Latest version: v1.5.0 Compatible with Fusion version: 5.9.0 and later
The AWS S3 V2 connector enables Fusion to crawl and index content stored in Amazon S3 buckets. Connector flow The AWS S3 V2 connector crawls items in a single bucket. You must specify the bucket name and AWS region in which that bucket is located. You may crawl specific items in a bucket. If no items are specified, the entire bucket will be crawled. This connector includes an option to Enable Stray Content Deletion. When stray content deletion is enabled, content that was removed from the data source is deleted from the index in Fusion. When stray content deletion is disabled, content that was removed from the datasource is not deleted from the index in Fusion. The connector can recursively crawl files and folders to retrieve content and metadata such as object size and the time it was last modified. You can also filter objects by file extension, object metadata, or by using regex.

Prerequisites

Perform these prerequisites to ensure the connector can reliably access, crawl, and index your data. Proper setup helps avoid configuration or permission errors, so use the following guidelines to keep your content available for discovery and search in Fusion.

Connector installation

The AWS S3 V2 connector in Fusion is named ‘S3 (v2)’ and is not preceded by ‘Amazon’ or ‘AWS.‘

AWS Permissions

The connector requires access to the following S3 operations:
  • s3:ListBucket lists objects in the specified bucket or that use a desired prefix.
  • s3:GetObject fetches the content and metadata of each object.
The following is an example IAM policy. When you set permissions, replace BUCKET_NAME with the value used in your implementation.
"Statement": [
         {
            "Action": [
                "s3:GetObject"
            ],
            "Resource": [
                "arn:aws:s3:::BUCKET_NAME/*"
            ],
            "Effect": "Allow"
        },
        {
            "Action": [
                "s3:ListBucket"
            ],
            "Resource": [
                "arn:aws:s3:::BUCKET_NAME"
            ],
            "Effect": "Allow"
        }
]

Remote mode (optional)

To run the connector remotely, you need the following:
  • A Fusion user with the remote-connectors or admin role for gRPC authentication.
  • The connector-plugin-standalone.jar alongside the plugin ZIP on the remote host.
  • A configured connector backend gRPC endpoint (hostname:port) in your YAML.
  • If the remote host doesn’t trust Fusion’s TLS cert, point to a truststore file path in your config.

Authentication

Setting up the correct authentication according to your organization’s data governance policies helps keep sensitive data secure while allowing authorized indexing. The AWS S3 V2 connector supports multiple authentication methods to access your Amazon S3 bucket. Choose one of the following based on your environment and security model:
  • Basic authentication using an access key and secret access key
  • AWS session authentication using temporary credentials provided by AWS Security Token Service (STS)
  • AWS instance credentials for role-based authentication if Fusion is running inside AWS

Basic authentication

Enable AWS Basic Authentication Settings and enter your AWS access key and AWS secret key.

Session authentication.

Session authentication uses temporary security credentials obtained from AWS STS. Enable AWS Basic Authentication Settings and enter your AWS access key, AWS secret key, and session token. These credentials must be unexpired at runtime.

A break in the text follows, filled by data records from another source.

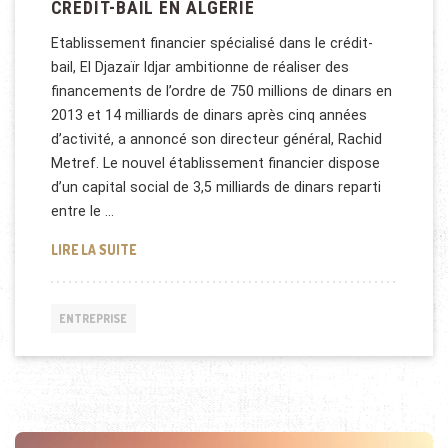
CRÉDIT-BAIL EN ALGÉRIE
Etablissement financier spécialisé dans le crédit-
bail, El Djazaïr Idjar ambitionne de réaliser des
financements de l’ordre de 750 millions de dinars en
2013 et 14 milliards de dinars après cinq années
d’activité, a annoncé son directeur général, Rachid
Metref. Le nouvel établissement financier dispose
d’un capital social de 3,5 milliards de dinars reparti
entre le …
CRÉDIT-BAIL EN ALGÉRIE
LIRE LA SUITE
ENTREPRISE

IAM Role for Fusion running in AWS

If Fusion or the remote connector is running on an EC2 instance or ECS task with an attached IAM role, do not enter credentials in the connector configuration as the connector will automatically use the role assigned to the host. Enable AWS Instance Credentials Authentication Settings and Use Instance Credentials. Make sure the IAM role has permissions to read objects from the S3 bucket and access any required prefixes or object paths.

Retry logic

The retryCount field sets the number of times the S3 client connection should retry when a document fails to index. Issues with AWS connectivity might result in the S3 connector being unable to crawl all of the data. The default for this field is retrying three times. If you are having trouble with AWS connectivity, try setting this field to a higher value, for example, 10 retries.

Remote connectors

V2 connectors support running remotely in Fusion versions 5.7.1 and later.
Below is an example configuration showing how to specify the file system to index under the connector-plugins entry in your values.yaml file:
additionalVolumes:
- name: fusion-data1-pvc
    persistentVolumeClaim:
    claimName: fusion-data1-pvc
- name: fusion-data2-pvc
    persistentVolumeClaim:
    claimName: fusion-data2-pvc
additionalVolumeMounts:
- name: fusion-data1-pvc
    mountPath: "/connector/data1"
- name: fusion-data2-pvc
    mountPath: "/connector/data2"
You may also need to specify the user that is authorized to access the file system, as in this example:
securityContext:
    fsGroup: 1002100000
    runAsUser: 1002100000

Configuration

When entering configuration values in the UI, use unescaped characters, such as \t for the tab character. When entering configuration values in the API, use escaped characters, such as \\t for the tab character.